AVAILABLE DATA:

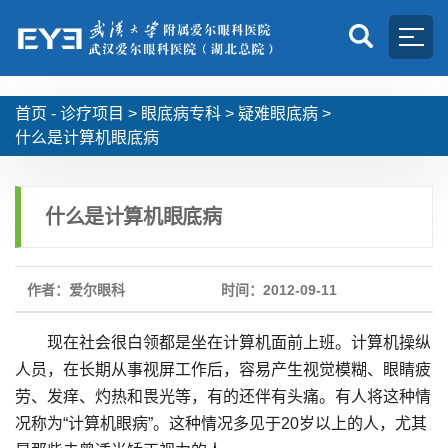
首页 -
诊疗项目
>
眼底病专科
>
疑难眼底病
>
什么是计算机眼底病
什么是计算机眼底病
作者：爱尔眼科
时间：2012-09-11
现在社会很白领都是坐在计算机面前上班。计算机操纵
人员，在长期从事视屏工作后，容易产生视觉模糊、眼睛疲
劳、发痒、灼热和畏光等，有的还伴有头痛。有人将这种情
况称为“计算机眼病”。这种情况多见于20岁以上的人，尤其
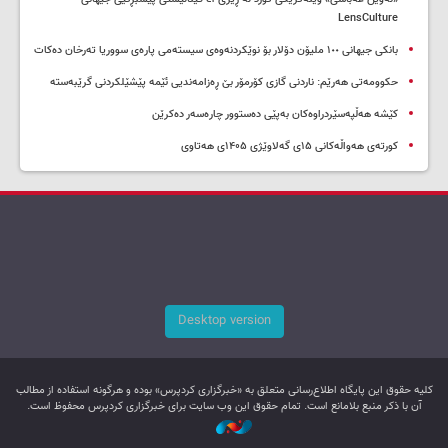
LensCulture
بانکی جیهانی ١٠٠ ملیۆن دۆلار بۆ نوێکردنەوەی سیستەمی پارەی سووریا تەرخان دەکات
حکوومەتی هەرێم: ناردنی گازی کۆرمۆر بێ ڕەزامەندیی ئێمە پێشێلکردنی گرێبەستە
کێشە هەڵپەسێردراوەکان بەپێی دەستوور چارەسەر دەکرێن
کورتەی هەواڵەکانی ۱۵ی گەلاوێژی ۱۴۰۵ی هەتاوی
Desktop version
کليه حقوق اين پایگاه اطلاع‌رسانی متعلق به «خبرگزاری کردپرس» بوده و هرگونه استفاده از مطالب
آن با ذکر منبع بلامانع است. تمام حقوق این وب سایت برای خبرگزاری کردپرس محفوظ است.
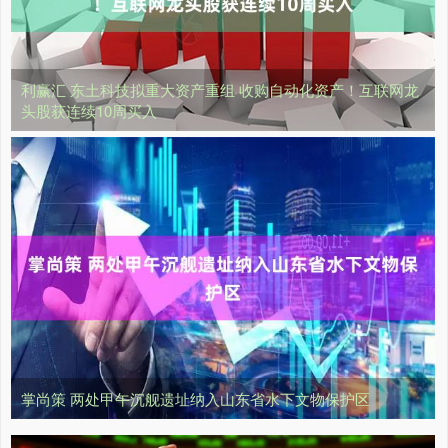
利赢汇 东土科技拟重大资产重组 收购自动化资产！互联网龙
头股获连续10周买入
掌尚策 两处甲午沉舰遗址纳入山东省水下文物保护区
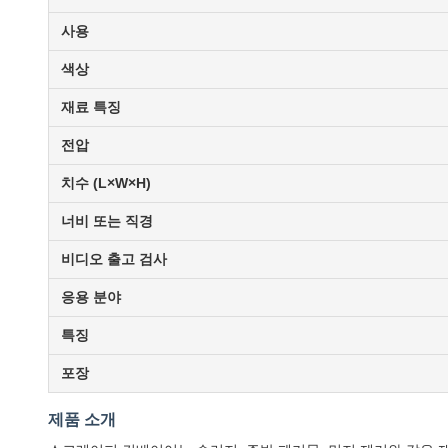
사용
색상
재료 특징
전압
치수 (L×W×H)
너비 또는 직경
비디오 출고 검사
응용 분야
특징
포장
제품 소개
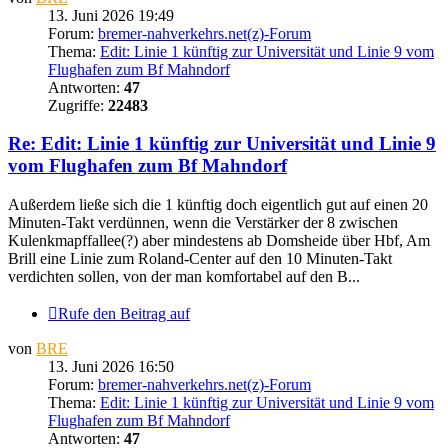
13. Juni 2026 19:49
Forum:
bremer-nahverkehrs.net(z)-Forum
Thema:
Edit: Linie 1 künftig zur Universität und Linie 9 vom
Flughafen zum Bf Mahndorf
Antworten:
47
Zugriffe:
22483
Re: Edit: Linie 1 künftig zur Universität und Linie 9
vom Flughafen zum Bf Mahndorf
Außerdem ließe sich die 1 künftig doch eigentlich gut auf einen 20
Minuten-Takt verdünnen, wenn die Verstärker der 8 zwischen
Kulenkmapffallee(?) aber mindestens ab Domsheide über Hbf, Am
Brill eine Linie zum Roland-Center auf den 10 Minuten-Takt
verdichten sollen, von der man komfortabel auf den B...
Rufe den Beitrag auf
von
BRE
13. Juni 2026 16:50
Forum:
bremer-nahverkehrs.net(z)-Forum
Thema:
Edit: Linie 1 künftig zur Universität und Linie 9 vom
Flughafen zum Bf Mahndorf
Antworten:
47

TASK STATEMENT: Retype each line of the listing above word for word. Exclude the pictures.

TASK RESULT:
首页 -
诊疗项目
>
眼底病专科
>
疑难眼底病
>
什么是计算机眼底病
什么是计算机眼底病
作者：爱尔眼科
时间：2012-09-11
现在社会很白领都是坐在计算机面前上班。计算机操纵
人员，在长期从事视屏工作后，容易产生视觉模糊、眼睛疲
劳、发痒、灼热和畏光等，有的还伴有头痛。有人将这种情
况称为“计算机眼病”。这种情况多见于20岁以上的人，尤其
LensCulture
بانکی جیهانی ١٠٠ ملیۆن دۆلار بۆ نوێکردنەوەی سیستەمی پارەی سووریا تەرخان دەکات
حکوومەتی هەرێم: ناردنی گازی کۆرمۆر بێ ڕەزامەندیی ئێمە پێشێلکردنی گرێبەستە
کێشە هەڵپەسێردراوەکان بەپێی دەستوور چارەسەر دەکرێن
کورتەی هەواڵەکانی ۱۵ی گەلاوێژی ۱۴۰۵ی هەتاوی
Desktop version
کليه حقوق اين پایگاه اطلاع‌رسانی متعلق به «خبرگزاری کردپرس» بوده و هرگونه استفاده از مطالب
آن با ذکر منبع بلامانع است. تمام حقوق این وب سایت برای خبرگزاری کردپرس محفوظ است.
利赢汇 东土科技拟重大资产重组 收购自动化资产！互联网龙
头股获连续10周买入
掌尚策 两处甲午沉舰遗址纳入山东省水下文物保护区
사용
색상
재료 특징
전압
치수 (L×W×H)
너비 또는 직경
비디오 출고 검사
응용 분야
특징
포장
제품 소개
13. Juni 2026 19:49
Forum:
bremer-nahverkehrs.net(z)-Forum
Thema:
Edit: Linie 1 künftig zur Universität und Linie 9 vom
Flughafen zum Bf Mahndorf
Antworten:
47
Zugriffe:
22483
Re: Edit: Linie 1 künftig zur Universität und Linie 9
vom Flughafen zum Bf Mahndorf
Außerdem ließe sich die 1 künftig doch eigentlich gut auf einen 20
Minuten-Takt verdünnen, wenn die Verstärker der 8 zwischen
Kulenkmapffallee(?) aber mindestens ab Domsheide über Hbf, Am
Brill eine Linie zum Roland-Center auf den 10 Minuten-Takt
verdichten sollen, von der man komfortabel auf den B...
Rufe den Beitrag auf
von
BRE
13. Juni 2026 16:50
Forum:
bremer-nahverkehrs.net(z)-Forum
Thema:
Edit: Linie 1 künftig zur Universität und Linie 9 vom
Flughafen zum Bf Mahndorf
Antworten:
47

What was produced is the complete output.